I had been seeing this guy for 5 months. We spent all of our time together. I even went spent time with his family fishing. Although we spent most of our time together, it was spent at the bar, or at home drinking. I was at a point in my life where I was trying to escape from the past, emotional abuse, and the abortion I had, so drinking seemed like a good idea.
We had both had plenty to drink, but I still knew what was going on. As usual we were becoming intimate, and then he began to hurt me. I told him to stop, and he kept going, telling me how much I liked it. I couldn’t move, but I cried and yelled. I’m not sure how it ended, but I managed to walk home after despite hardly being able to walk. the next morning I noticed bruises, and couldn’t believe the pain.

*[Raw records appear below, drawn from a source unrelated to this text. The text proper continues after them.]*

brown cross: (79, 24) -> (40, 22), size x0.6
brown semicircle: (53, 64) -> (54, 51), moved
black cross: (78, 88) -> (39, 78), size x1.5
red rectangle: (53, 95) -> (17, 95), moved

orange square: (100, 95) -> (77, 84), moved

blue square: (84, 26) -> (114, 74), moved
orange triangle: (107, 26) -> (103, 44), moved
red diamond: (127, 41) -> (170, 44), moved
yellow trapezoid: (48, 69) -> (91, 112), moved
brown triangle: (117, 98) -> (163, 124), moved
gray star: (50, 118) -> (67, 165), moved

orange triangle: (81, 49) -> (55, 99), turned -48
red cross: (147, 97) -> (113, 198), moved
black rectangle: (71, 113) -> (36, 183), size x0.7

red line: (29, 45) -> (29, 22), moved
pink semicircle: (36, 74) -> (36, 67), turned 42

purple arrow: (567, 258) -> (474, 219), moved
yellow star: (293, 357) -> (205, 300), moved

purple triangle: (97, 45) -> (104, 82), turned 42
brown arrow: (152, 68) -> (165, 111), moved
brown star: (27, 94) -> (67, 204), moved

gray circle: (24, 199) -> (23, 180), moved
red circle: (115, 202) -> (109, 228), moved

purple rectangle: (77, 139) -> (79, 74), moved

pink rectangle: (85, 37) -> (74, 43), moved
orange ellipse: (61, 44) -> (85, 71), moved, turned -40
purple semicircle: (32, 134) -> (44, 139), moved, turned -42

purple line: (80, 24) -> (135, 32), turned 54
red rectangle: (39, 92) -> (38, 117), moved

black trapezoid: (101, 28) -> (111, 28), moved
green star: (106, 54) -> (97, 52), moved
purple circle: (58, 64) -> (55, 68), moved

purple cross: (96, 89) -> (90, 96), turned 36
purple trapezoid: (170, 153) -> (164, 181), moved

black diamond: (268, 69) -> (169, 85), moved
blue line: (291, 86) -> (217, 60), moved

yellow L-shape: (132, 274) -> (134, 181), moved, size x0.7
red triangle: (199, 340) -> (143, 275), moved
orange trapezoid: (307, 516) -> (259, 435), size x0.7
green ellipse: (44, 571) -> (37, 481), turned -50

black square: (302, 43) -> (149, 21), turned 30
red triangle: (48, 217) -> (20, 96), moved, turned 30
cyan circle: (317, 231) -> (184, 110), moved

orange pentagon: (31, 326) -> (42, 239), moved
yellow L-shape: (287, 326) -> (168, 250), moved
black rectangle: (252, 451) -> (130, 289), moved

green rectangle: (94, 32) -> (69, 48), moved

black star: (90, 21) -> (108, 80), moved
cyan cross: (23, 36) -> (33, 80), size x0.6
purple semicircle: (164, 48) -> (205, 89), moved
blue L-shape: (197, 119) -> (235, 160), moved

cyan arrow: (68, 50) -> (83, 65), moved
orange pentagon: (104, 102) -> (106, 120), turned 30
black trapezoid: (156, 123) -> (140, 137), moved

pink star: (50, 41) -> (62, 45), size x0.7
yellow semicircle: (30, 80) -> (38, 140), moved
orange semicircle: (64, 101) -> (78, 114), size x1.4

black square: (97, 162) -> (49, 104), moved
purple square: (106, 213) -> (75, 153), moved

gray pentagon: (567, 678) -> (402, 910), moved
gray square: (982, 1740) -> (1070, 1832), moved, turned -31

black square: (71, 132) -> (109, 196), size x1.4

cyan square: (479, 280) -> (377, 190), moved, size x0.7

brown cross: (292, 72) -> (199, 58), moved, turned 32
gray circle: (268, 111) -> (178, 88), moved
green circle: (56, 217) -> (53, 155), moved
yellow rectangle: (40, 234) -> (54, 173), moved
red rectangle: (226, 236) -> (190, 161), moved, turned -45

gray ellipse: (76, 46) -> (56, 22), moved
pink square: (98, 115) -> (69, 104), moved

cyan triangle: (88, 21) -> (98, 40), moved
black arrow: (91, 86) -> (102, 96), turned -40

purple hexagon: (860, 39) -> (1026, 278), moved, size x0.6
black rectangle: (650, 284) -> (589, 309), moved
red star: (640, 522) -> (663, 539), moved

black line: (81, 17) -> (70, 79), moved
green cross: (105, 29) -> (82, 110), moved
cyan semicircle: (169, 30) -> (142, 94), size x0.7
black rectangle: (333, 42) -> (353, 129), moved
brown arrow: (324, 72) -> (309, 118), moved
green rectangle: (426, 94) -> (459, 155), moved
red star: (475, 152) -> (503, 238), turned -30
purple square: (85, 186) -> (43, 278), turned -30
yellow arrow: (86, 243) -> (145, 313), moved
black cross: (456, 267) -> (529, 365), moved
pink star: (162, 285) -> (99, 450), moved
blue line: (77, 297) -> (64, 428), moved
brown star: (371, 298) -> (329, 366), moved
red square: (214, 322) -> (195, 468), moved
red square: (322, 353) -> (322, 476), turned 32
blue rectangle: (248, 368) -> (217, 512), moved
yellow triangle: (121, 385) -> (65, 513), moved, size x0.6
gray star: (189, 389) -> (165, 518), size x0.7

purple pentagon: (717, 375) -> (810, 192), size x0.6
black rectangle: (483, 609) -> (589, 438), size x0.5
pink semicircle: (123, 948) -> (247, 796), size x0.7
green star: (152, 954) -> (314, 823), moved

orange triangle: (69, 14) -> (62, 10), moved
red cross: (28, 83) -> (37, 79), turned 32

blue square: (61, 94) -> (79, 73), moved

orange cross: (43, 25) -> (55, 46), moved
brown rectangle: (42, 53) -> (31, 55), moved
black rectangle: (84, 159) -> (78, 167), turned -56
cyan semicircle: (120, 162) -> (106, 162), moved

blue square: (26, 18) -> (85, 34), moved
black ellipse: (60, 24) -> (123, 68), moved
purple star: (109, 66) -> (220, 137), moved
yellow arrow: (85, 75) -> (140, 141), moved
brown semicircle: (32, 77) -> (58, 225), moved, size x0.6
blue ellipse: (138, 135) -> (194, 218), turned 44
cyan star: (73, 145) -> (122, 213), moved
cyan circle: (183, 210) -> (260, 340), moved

He called me and apologized profoundly.
After a few days we began spending time together again. Fast forward a month, I told him I was moving. We had broken up for good at this point, when I saw him at the bar. I don’t know how, why, or what, but the next morning I woke up in his bed wondering what the heck had happened. I didn’t remember a thing other than I remember his friends being there, and didn’t have that much to drink either. I walked home that morning feeling very off, very sick, that I was dirty, even worse than the first time.
The only person I told was my best friend who took pictures of the bruises just in case I wanted to go to the police about it. This was two years ago.